Task description → Please keep to the lines below from the one with "siedzibą w Malborku" through the one with "Ook studiekosten zijn aftrekbaar", and restate them word for word, ends included.
-.-.-
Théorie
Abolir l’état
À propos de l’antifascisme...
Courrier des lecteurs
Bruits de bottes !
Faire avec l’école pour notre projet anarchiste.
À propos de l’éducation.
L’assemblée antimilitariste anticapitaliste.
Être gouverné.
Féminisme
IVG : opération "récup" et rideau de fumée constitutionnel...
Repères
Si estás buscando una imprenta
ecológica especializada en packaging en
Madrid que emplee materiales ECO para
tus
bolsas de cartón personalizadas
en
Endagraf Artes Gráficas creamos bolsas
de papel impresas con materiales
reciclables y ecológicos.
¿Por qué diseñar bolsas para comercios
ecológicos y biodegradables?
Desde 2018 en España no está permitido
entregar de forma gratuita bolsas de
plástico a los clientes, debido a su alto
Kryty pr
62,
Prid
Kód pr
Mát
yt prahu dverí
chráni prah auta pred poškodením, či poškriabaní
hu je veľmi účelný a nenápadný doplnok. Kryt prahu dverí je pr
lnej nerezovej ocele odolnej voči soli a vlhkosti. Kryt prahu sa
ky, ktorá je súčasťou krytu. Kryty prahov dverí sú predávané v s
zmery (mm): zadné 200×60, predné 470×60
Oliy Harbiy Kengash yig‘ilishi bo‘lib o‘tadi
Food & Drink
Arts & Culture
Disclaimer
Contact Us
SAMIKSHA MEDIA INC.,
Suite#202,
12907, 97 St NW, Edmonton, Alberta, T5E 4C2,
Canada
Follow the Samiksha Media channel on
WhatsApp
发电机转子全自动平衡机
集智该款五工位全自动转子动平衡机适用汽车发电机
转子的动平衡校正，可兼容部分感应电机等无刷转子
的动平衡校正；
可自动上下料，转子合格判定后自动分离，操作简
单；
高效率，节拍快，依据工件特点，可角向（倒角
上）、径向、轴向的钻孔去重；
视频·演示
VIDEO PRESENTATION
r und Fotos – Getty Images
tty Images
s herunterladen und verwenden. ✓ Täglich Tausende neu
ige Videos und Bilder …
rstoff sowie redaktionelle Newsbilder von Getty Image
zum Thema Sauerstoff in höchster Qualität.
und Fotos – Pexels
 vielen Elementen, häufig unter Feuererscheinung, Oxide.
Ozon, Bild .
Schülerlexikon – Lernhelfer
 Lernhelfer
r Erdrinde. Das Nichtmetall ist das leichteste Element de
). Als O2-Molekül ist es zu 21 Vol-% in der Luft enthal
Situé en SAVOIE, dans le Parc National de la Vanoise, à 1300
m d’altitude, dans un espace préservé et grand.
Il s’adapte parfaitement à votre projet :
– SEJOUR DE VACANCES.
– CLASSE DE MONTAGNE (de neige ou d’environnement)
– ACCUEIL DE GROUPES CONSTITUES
-.-.-
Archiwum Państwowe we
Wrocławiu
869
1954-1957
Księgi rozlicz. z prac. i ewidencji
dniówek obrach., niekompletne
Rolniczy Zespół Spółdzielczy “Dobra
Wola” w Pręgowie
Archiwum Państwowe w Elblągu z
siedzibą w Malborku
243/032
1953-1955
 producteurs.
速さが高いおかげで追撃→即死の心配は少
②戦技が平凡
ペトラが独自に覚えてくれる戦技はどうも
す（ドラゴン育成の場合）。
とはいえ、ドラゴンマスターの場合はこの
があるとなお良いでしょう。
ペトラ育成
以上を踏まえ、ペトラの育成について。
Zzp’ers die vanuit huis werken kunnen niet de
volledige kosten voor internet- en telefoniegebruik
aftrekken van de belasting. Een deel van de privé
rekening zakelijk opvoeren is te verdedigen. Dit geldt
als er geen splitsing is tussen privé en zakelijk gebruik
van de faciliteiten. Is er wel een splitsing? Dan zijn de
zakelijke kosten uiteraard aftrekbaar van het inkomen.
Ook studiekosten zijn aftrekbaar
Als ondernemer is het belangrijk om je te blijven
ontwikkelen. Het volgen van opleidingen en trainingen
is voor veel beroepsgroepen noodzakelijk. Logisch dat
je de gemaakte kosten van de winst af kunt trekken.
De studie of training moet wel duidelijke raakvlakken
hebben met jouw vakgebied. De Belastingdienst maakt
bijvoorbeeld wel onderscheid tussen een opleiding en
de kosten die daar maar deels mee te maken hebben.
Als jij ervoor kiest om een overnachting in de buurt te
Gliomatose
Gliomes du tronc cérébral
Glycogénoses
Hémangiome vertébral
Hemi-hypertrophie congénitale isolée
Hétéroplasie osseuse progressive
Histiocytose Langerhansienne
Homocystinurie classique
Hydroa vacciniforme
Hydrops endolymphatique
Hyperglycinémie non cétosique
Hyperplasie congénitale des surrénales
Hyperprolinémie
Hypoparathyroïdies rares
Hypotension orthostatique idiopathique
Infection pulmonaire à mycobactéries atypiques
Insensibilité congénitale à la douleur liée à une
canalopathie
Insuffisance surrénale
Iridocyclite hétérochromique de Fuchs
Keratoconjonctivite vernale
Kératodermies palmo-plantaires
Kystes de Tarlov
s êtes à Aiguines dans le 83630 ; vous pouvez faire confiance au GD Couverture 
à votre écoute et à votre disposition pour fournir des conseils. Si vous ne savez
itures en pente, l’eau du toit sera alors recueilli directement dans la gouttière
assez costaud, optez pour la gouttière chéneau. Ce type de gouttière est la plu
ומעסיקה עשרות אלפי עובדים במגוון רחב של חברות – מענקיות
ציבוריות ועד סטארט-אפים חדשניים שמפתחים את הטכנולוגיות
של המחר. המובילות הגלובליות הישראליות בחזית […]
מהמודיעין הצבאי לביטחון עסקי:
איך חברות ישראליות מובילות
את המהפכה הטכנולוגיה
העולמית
-.-.-
Response to the exercise →
siedzibą w Malborku
243/032
1953-1955
 producteurs.
速さが高いおかげで追撃→即死の心配は少
②戦技が平凡
ペトラが独自に覚えてくれる戦技はどうも
す（ドラゴン育成の場合）。
とはいえ、ドラゴンマスターの場合はこの
があるとなお良いでしょう。
ペトラ育成
以上を踏まえ、ペトラの育成について。
Zzp’ers die vanuit huis werken kunnen niet de
volledige kosten voor internet- en telefoniegebruik
aftrekken van de belasting. Een deel van de privé
rekening zakelijk opvoeren is te verdedigen. Dit geldt
als er geen splitsing is tussen privé en zakelijk gebruik
van de faciliteiten. Is er wel een splitsing? Dan zijn de
zakelijke kosten uiteraard aftrekbaar van het inkomen.
Ook studiekosten zijn aftrekbaar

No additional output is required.